- _EXERCISE_
Lines to be reproduced exactly: the one that holds "Lists.xenproject.org is hosted with" and all those after it through the end of the data. Include no others.

- _RECORDS SUPPLIED_
══════════════════════════════

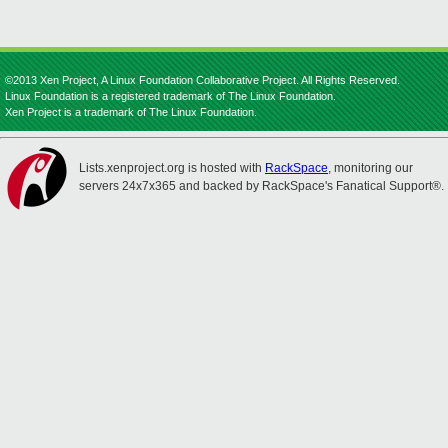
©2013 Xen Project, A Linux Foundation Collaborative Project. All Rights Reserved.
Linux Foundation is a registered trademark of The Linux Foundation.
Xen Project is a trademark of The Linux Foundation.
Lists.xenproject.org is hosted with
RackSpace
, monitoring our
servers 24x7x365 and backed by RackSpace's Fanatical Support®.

══════════════════════════════

- _ANSWER AREA_
Lists.xenproject.org is hosted with
RackSpace
, monitoring our
servers 24x7x365 and backed by RackSpace's Fanatical Support®.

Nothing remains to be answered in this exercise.